### Listed records
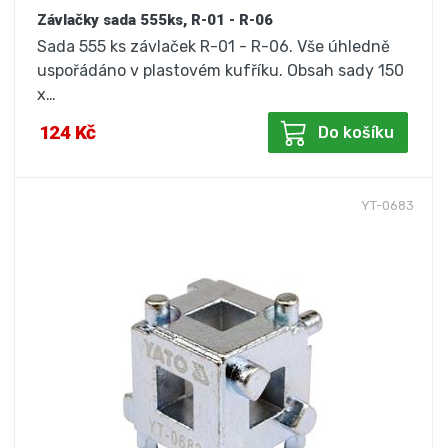
Závlačky sada 555ks, R-01 - R-06
Sada 555 ks závlaček R-01 - R-06. Vše úhledně
uspořádáno v plastovém kufříku. Obsah sady 150
x…
124 Kč
Do košíku
YT-0683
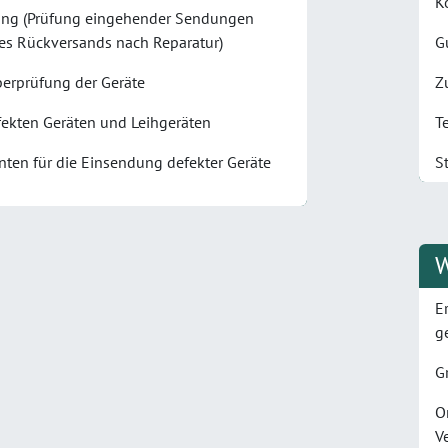
K
ang (Prüfung eingehender Sendungen
des Rückversands nach Reparatur)
G
berprüfung der Geräte
Z
fekten Geräten und Leihgeräten
T
ten für die Einsendung defekter Geräte
S
W
E
g
G
O
V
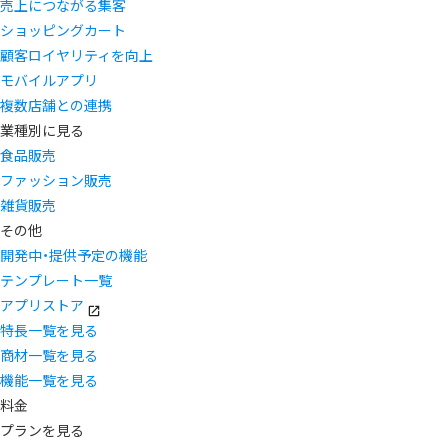
売上につながる集客
ショッピングカート
顧客ロイヤリティを向上
モバイルアプリ
複数店舗との連携
業種別に見る
食品販売
ファッション販売
雑貨販売
その他
開発中・提供予定の機能
テンプレート一覧
アプリストア
特長一覧を見る
商材一覧を見る
機能一覧を見る
料金
プランを見る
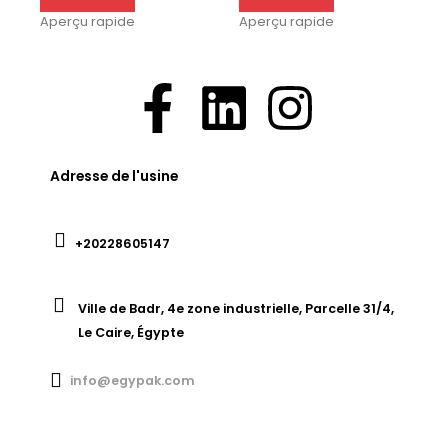
Aperçu rapide
Aperçu rapide
Adresse de l'usine
+20228605147
Ville de Badr, 4e zone industrielle, Parcelle 31/4,
Le Caire, Égypte
info@egypak.com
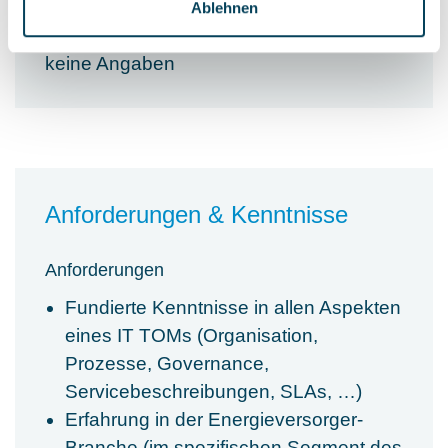
keine Angaben
Ablehnen
Budgetverantwortung
keine Angaben
Anforderungen & Kenntnisse
Anforderungen
Fundierte Kenntnisse in allen Aspekten
eines IT TOMs (Organisation,
Prozesse, Governance,
Servicebeschreibungen, SLAs, …)
Erfahrung in der Energieversorger-
Branche (im spezifischen Segment des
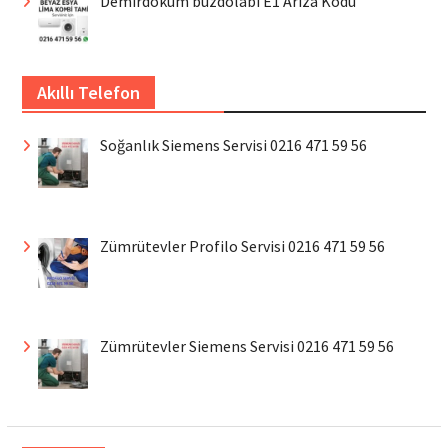
Demirdöküm buzdolabı E1 Arıza Kodu
Akıllı Telefon
Soğanlık Siemens Servisi 0216 471 59 56
Zümrütevler Profilo Servisi 0216 471 59 56
Zümrütevler Siemens Servisi 0216 471 59 56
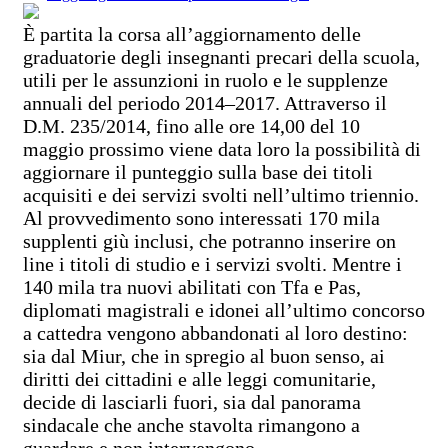
È partita la corsa all’aggiornamento delle
graduatorie degli insegnanti precari della scuola,
utili per le assunzioni in ruolo e le supplenze
annuali del periodo 2014–2017. Attraverso il
D.M. 235/2014, fino alle ore 14,00 del 10
maggio prossimo viene data loro la possibilità di
aggiornare il punteggio sulla base dei titoli
acquisiti e dei servizi svolti nell’ultimo triennio.
Al provvedimento sono interessati 170 mila
supplenti giù inclusi, che potranno inserire on
line i titoli di studio e i servizi svolti. Mentre i
140 mila tra nuovi abilitati con Tfa e Pas,
diplomati magistrali e idonei all’ultimo concorso
a cattedra vengono abbandonati al loro destino:
sia dal Miur, che in spregio al buon senso, ai
diritti dei cittadini e alle leggi comunitarie,
decide di lasciarli fuori, sia dal panorama
sindacale che anche stavolta rimangono a
guardare e non intervengono.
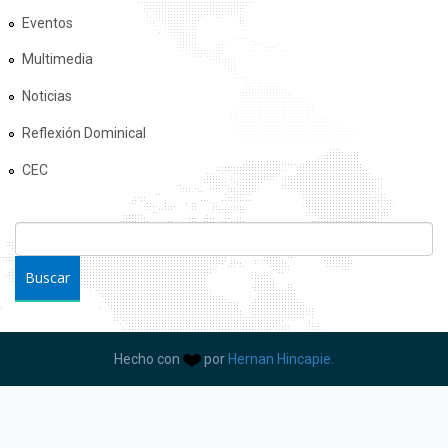
Eventos
Multimedia
Noticias
Reflexión Dominical
CEC
FORMULARIO DE BÚSQUEDA
Buscar
Hecho con
por
Hernan Hincapie.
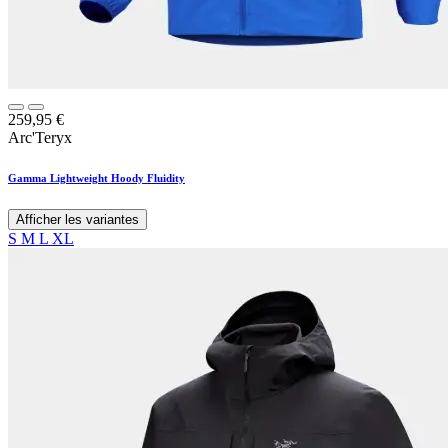
259,95
€
Arc'Teryx
Gamma Lightweight Hoody Fluidity
Afficher les variantes
S
M
L
XL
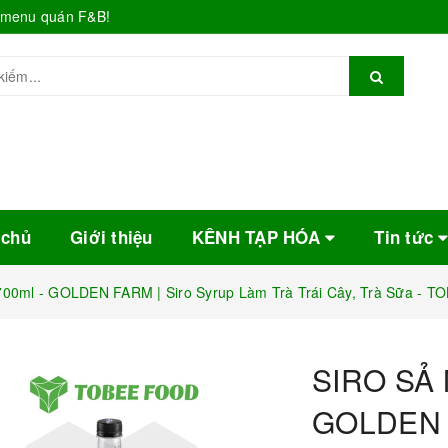
o menu quán F&B!
 chủ
Giới thiệu
KÊNH TẠP HÓA
Tin tức
0ml - GOLDEN FARM | Siro Syrup Làm Trà Trái Cây, Trà Sữa - 
SIRO SẢ 
GOLDEN F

### Task goal
Filter the material above down to the lines that hold the word "servizi".

### Response to this task
acquisiti e dei servizi svolti nell’ultimo triennio.
line i titoli di studio e i servizi svolti. Mentre i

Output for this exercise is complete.